According to the court, Meta’s reliance on the concept of “legitimate interests” to process user data for targeted advertising does not suffice. The justices concluded that personalized ads serve as a financing mechanism for the company, rather than an essential aspect of its social networking services. This distinction is crucial as it underscores the necessity for user consent in such cases.
In a decisive move, the court ordered Meta to provide plaintiff Max Schrems with comprehensive access to all personal data the company processes regarding him. This includes the sources of the data, the purposes for which it is utilized, and the specific recipients to whom it has been disclosed. Meta must comply with this order within 14 days of the ruling.

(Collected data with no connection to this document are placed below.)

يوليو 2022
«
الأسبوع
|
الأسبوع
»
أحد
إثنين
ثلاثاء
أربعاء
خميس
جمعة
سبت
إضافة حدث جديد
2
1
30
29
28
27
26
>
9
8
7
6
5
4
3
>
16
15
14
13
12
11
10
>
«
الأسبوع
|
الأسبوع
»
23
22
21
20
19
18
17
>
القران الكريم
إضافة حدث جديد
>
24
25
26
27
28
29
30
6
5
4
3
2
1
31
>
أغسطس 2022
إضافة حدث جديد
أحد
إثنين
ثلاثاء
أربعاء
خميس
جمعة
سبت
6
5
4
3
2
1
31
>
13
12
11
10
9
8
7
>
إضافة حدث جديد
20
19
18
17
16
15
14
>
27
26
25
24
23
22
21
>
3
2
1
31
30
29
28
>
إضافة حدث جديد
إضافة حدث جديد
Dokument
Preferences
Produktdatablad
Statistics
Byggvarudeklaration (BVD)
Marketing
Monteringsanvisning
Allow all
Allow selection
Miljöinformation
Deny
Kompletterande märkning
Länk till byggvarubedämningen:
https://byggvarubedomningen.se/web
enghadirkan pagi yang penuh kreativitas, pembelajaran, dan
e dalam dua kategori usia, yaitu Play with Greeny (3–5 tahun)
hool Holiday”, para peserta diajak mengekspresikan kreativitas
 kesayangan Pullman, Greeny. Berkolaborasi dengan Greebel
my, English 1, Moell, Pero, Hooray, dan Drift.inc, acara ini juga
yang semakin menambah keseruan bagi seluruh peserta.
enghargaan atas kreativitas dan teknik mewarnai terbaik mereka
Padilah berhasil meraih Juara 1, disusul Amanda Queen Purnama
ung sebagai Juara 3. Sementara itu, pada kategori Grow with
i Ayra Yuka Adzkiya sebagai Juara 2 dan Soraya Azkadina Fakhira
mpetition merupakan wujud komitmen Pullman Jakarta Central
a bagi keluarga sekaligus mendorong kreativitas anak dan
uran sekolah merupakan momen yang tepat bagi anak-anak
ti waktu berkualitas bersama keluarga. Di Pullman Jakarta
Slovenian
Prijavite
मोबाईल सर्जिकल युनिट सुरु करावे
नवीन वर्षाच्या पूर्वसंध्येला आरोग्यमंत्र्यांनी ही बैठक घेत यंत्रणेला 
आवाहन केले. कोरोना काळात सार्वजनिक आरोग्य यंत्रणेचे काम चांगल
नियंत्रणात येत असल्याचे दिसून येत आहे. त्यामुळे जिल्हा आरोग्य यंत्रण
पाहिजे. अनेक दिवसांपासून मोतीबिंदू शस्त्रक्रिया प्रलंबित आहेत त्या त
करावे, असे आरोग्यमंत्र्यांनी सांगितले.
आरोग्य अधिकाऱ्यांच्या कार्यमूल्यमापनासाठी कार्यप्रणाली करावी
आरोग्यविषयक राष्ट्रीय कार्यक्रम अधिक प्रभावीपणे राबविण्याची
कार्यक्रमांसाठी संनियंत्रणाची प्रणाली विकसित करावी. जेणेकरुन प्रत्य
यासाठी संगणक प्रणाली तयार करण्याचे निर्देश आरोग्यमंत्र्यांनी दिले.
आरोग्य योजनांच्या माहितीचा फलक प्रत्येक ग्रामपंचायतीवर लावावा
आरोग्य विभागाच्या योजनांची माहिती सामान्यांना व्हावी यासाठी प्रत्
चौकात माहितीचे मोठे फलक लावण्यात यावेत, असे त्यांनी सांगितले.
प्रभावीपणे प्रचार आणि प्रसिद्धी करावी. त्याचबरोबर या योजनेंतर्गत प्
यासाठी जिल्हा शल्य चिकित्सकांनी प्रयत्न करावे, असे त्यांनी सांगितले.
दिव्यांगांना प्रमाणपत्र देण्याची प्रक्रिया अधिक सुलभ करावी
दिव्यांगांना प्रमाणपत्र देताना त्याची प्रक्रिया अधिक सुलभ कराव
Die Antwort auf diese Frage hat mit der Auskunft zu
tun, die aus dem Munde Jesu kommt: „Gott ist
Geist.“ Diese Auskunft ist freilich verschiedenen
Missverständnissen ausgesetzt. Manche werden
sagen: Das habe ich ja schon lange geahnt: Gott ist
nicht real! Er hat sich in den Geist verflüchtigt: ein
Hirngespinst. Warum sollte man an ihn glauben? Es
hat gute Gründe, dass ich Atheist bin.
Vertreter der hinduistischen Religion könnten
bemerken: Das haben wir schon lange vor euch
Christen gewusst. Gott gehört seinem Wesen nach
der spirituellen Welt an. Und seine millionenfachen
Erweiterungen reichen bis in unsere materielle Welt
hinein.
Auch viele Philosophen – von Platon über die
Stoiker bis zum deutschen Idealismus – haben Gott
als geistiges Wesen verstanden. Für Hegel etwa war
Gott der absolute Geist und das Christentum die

The court also rejected Meta’s argument that its existing “Download Your Information” tools fulfilled users’ rights under the GDPR. The justices found that merely providing summaries or filtered data does not meet the regulatory standards for data access. Furthermore, Meta’s attempts to limit disclosure by citing trade secrets were dismissed, as the company failed to substantiate these claims during the proceedings.
The ruling also addressed the processing of sensitive personal data, such as political opinions, health information, and sexual orientation. The court stated that Meta is prohibited from processing such sensitive data without explicit, informed, and freely given consent from users.

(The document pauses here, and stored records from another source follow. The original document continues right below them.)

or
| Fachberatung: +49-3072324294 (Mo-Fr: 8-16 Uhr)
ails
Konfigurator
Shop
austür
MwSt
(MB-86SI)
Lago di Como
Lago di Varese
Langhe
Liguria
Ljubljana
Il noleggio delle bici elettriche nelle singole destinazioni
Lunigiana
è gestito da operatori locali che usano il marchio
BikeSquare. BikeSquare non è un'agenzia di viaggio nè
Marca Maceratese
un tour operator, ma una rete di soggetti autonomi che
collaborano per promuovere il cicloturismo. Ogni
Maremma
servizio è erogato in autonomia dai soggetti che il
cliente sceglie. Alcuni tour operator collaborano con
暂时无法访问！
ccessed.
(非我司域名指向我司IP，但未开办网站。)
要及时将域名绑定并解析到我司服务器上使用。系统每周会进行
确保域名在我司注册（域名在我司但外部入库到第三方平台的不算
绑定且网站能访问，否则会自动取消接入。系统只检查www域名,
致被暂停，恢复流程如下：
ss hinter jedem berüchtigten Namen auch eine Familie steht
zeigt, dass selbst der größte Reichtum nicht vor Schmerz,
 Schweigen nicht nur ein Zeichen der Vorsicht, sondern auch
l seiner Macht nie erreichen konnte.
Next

Reacting to the decision, Max Schrems, a prominent privacy activist who initiated the lawsuit, emphasized that the ruling reinforces the necessity for Meta to adhere to EU laws when managing user preferences. He criticized the company’s long-standing claims of not processing sensitive data, asserting that the court’s decision clarifies that Meta cannot utilize user preferences without obtaining explicit consent.

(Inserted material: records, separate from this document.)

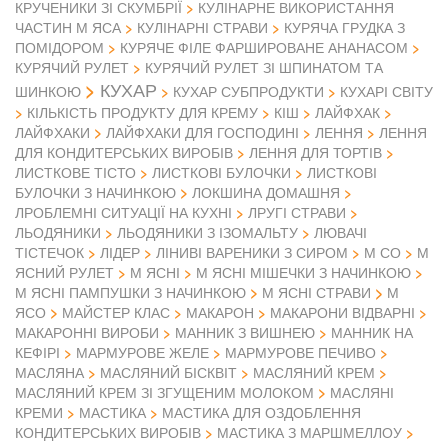
КРУЧЕНИКИ ЗІ СКУМБРІЇ
КУЛІНАРНЕ ВИКОРИСТАННЯ
ЧАСТИН М ЯСА
КУЛІНАРНІ СТРАВИ
КУРЯЧА ГРУДКА З
ПОМІДОРОМ
КУРЯЧЕ ФІЛЕ ФАРШИРОВАНЕ АНАНАСОМ
КУРЯЧИЙ РУЛЕТ
КУРЯЧИЙ РУЛЕТ ЗІ ШПИНАТОМ ТА
КУХАР
ШИНКОЮ
КУХАР СУБПРОДУКТИ
КУХАРІ СВІТУ
КІЛЬКІСТЬ ПРОДУКТУ ДЛЯ КРЕМУ
КІШ
ЛАЙФХАК
ЛАЙФХАКИ
ЛАЙФХАКИ ДЛЯ ГОСПОДИНІ
ЛЕННЯ
ЛЕННЯ
ДЛЯ КОНДИТЕРСЬКИХ ВИРОБІВ
ЛЕННЯ ДЛЯ ТОРТІВ
ЛИСТКОВЕ ТІСТО
ЛИСТКОВІ БУЛОЧКИ
ЛИСТКОВІ
БУЛОЧКИ З НАЧИНКОЮ
ЛОКШИНА ДОМАШНЯ
ЛРОБЛЕМНІ СИТУАЦІЇ НА КУХНІ
ЛРУГІ СТРАВИ
ЛЬОДЯНИКИ
ЛЬОДЯНИКИ З ІЗОМАЛЬТУ
ЛЮВАЧІ
ТІСТЕЧОК
ЛІДЕР
ЛІНИВІ ВАРЕНИКИ З СИРОМ
М СО
М
ЯСНИЙ РУЛЕТ
М ЯСНІ
М ЯСНІ МІШЕЧКИ З НАЧИНКОЮ
М
М ЯСНІ ПАМПУШКИ З НАЧИНКОЮ
М ЯСНІ СТРАВИ
ЯСО
МАЙСТЕР КЛАС
МАКАРОН
МАКАРОНИ ВІДВАРНІ
МАКАРОННІ ВИРОБИ
МАННИК З ВИШНЕЮ
МАННИК НА
КЕФІРІ
МАРМУРОВЕ ЖЕЛЕ
МАРМУРОВЕ ПЕЧИВО
МАСЛЯНА
МАСЛЯНИЙ БІСКВІТ
МАСЛЯНИЙ КРЕМ
МАСЛЯНИЙ КРЕМ ЗІ ЗГУЩЕНИМ МОЛОКОМ
МАСЛЯНІ
КРЕМИ
МАСТИКА
МАСТИКА ДЛЯ ОЗДОБЛЕННЯ
КОНДИТЕРСЬКИХ ВИРОБІВ
МАСТИКА З МАРШМЕЛЛОУ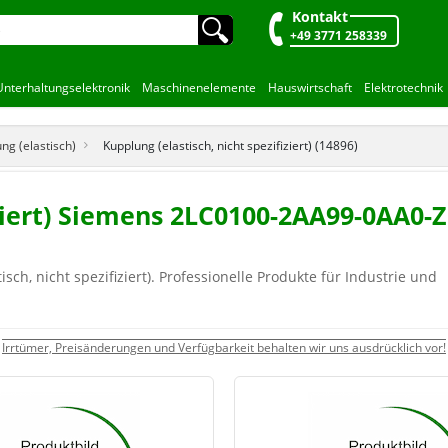
Kontakt
🔍︎
+49 3771 258339
Unterhaltungselektronik
Maschinenelemente
Hauswirtschaft
Elektrotechnik
ng (elastisch)
Kupplung (elastisch, nicht spezifiziert) (14896)
fiziert) Siemens 2LC0100-2AA99-0AA
ch, nicht spezifiziert). Professionelle Produkte für Industrie und
Irrtümer, Preisänderungen und Verfügbarkeit behalten wir uns ausdrücklich vor!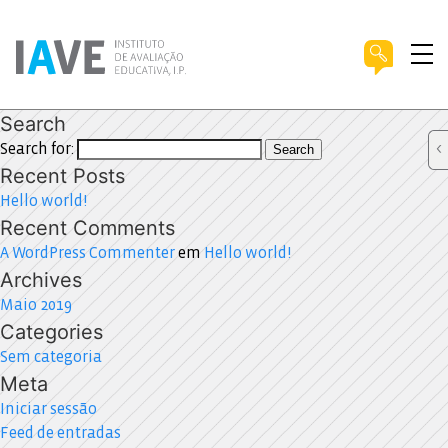
Search
Search for:
Search
Recent Posts
Hello world!
Recent Comments
A WordPress Commenter
em
Hello world!
Archives
Maio 2019
Categories
Sem categoria
Meta
Iniciar sessão
Feed de entradas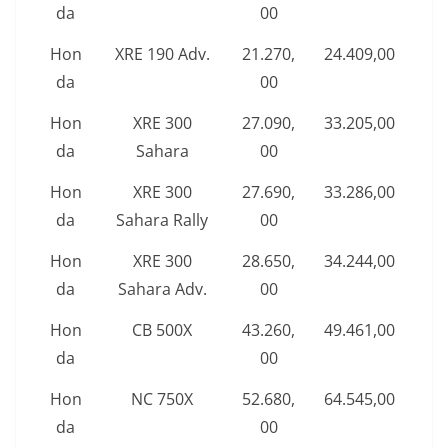
da
00
Hon
XRE 190 Adv.
21.270,
24.409,00
da
00
Hon
XRE 300
27.090,
33.205,00
da
Sahara
00
Hon
XRE 300
27.690,
33.286,00
da
Sahara Rally
00
Hon
XRE 300
28.650,
34.244,00
da
Sahara Adv.
00
Hon
CB 500X
43.260,
49.461,00
da
00
Hon
NC 750X
52.680,
64.545,00
da
00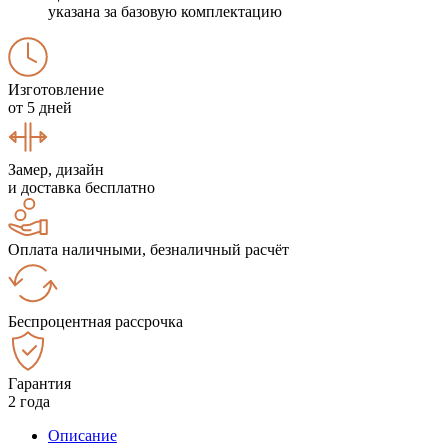
указана за базовую комплектацию
Изготовление
от 5 дней
Замер, дизайн
и доставка бесплатно
Оплата наличными, безналичный расчёт
Беспроцентная рассрочка
Гарантия
2 года
Описание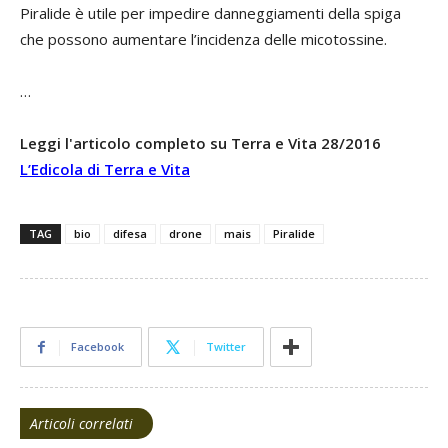
Piralide è utile per impedire danneggiamenti della spiga
che possono aumentare l’incidenza delle micotossine.
…
Leggi l'articolo completo su Terra e Vita 28/2016
L’Edicola di Terra e Vita
TAG
bio
difesa
drone
mais
Piralide
Facebook
Twitter
Articoli correlati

The Austrian lawyer representing Schrems, Sarah Raabe-Stuppnig, described the judgment as unprecedented in scope. She noted, “It took eleven years, but now there is a final ruling that Meta must provide unprecedented access to all data it has ever collected about Mr. Schrems.” Raabe-Stuppnig added that the ruling is enforceable throughout the EU.
In addition to mandating compliance with data access obligations, the court awarded €500 in non-material damages to Schrems for Meta’s failure to provide timely and lawful access to his data. Raabe-Stuppnig remarked that this amount establishes a realistic “lower-end market” for many other pending cases across Europe.
This ruling concludes an extensive legal battle that began in 2014, characterized by numerous procedural hurdles, including earlier refusals by regional courts to hear the case and disputes regarding Schrems’ status as a consumer. The case reached the Austrian Supreme Court three times and prompted two preliminary rulings from the Court of Justice of the European Union, with total litigation costs surpassing €200,000.
Meta now faces a court-enforced deadline of December 31, 2025, to provide Schrems with complete access to his personal data, setting a significant precedent for data privacy rights in Europe and potentially influencing similar cases in the future.